**** LISTED RECORDS ****

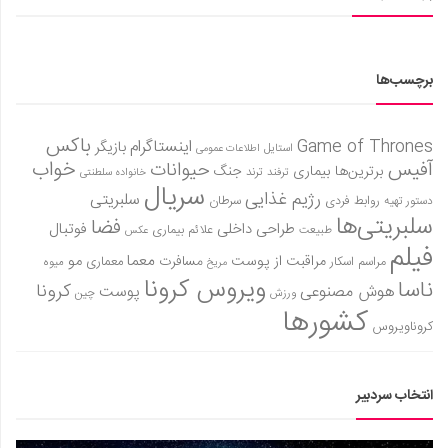
برچسب‌ها
باکس
Game of Thrones
اینستاگرام
بازیگر
استایل
اطلاعات عمومی
آفیس
خواب
حیوانات
برترین‌ها
بیماری
جنگ
ترفند
ترند
خانواده سلطنتی
سریال
رژیم غذایی
سلبریتی
روابط فردی
سرطان
دستور تهیه
سلبریتی‌ها
فضا
طراحی داخلی
فوتبال
علائم بیماری
طبیعت
عکس
فیلم
معما
مو
مراقبت از پوست
مسافرت
معماری
مراسم اسکار
میوه
مریخ
ویروس کرونا
ناسا
کرونا
هوش مصنوعی
پوست
ورزش
چین
کشورها
کروناویروس
انتخاب سردبیر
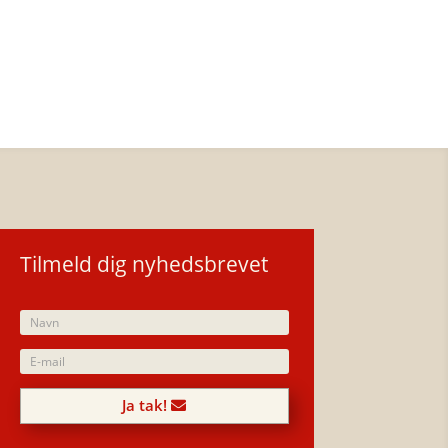
Tilmeld dig nyhedsbrevet
Ja tak!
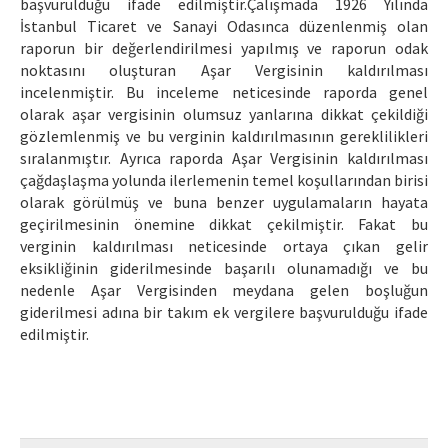
başvurulduğu ifade edilmiştir.Çalışmada 1926 Yılında
İstanbul Ticaret ve Sanayi Odasınca düzenlenmiş olan
raporun bir değerlendirilmesi yapılmış ve raporun odak
noktasını oluşturan Aşar Vergisinin kaldırılması
incelenmiştir. Bu inceleme neticesinde raporda genel
olarak aşar vergisinin olumsuz yanlarına dikkat çekildiği
gözlemlenmiş ve bu verginin kaldırılmasının gereklilikleri
sıralanmıştır. Ayrıca raporda Aşar Vergisinin kaldırılması
çağdaşlaşma yolunda ilerlemenin temel koşullarından birisi
olarak görülmüş ve buna benzer uygulamaların hayata
geçirilmesinin önemine dikkat çekilmiştir. Fakat bu
verginin kaldırılması neticesinde ortaya çıkan gelir
eksikliğinin giderilmesinde başarılı olunamadığı ve bu
nedenle Aşar Vergisinden meydana gelen boşluğun
giderilmesi adına bir takım ek vergilere başvurulduğu ifade
edilmiştir.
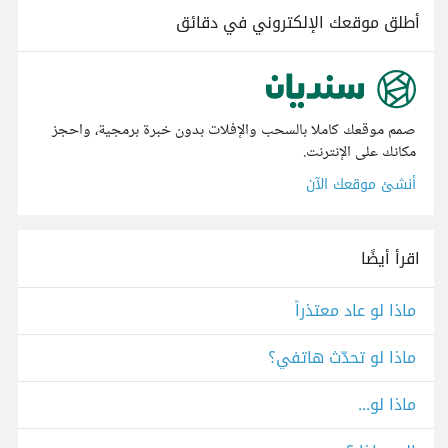
أطلق موقعك الإلكتروني في دقائق
صمم موقعك كاملا بالسحب والإفلات بدون خبرة برمجية، واحجز
مكانك على الإنترنت.
أنشئ موقعك الآن
اقرأ أيضًا
ماذا لو عاد معتذراً
ماذا لو تحدّث هاتفي؟
ماذا لو...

****

• YOUR OBJECTIVE:
Retype everything in the entries exactly except the pictures.

• FINAL ANSWER:
برچسب‌ها
باکس
Game of Thrones
اینستاگرام
بازیگر
استایل
اطلاعات عمومی
آفیس
خواب
حیوانات
برترین‌ها
بیماری
جنگ
ترفند
ترند
خانواده سلطنتی
سریال
رژیم غذایی
سلبریتی
روابط فردی
سرطان
دستور تهیه
سلبریتی‌ها
فضا
طراحی داخلی
فوتبال
علائم بیماری
طبیعت
عکس
فیلم
معما
مو
مراقبت از پوست
مسافرت
معماری
مراسم اسکار
میوه
مریخ
ویروس کرونا
ناسا
کرونا
هوش مصنوعی
پوست
ورزش
چین
کشورها
کروناویروس
انتخاب سردبیر
Tilmeld dig nyhedsbrevet
Ja tak!
başvurulduğu ifade edilmiştir.Çalışmada 1926 Yılında
İstanbul Ticaret ve Sanayi Odasınca düzenlenmiş olan
raporun bir değerlendirilmesi yapılmış ve raporun odak
noktasını oluşturan Aşar Vergisinin kaldırılması
incelenmiştir. Bu inceleme neticesinde raporda genel
olarak aşar vergisinin olumsuz yanlarına dikkat çekildiği
gözlemlenmiş ve bu verginin kaldırılmasının gereklilikleri
sıralanmıştır. Ayrıca raporda Aşar Vergisinin kaldırılması
çağdaşlaşma yolunda ilerlemenin temel koşullarından birisi
olarak görülmüş ve buna benzer uygulamaların hayata
geçirilmesinin önemine dikkat çekilmiştir. Fakat bu
verginin kaldırılması neticesinde ortaya çıkan gelir
eksikliğinin giderilmesinde başarılı olunamadığı ve bu
nedenle Aşar Vergisinden meydana gelen boşluğun
giderilmesi adına bir takım ek vergilere başvurulduğu ifade
edilmiştir.
أطلق موقعك الإلكتروني في دقائق
صمم موقعك كاملا بالسحب والإفلات بدون خبرة برمجية، واحجز
مكانك على الإنترنت.
أنشئ موقعك الآن
اقرأ أيضًا
ماذا لو عاد معتذراً
ماذا لو تحدّث هاتفي؟
ماذا لو...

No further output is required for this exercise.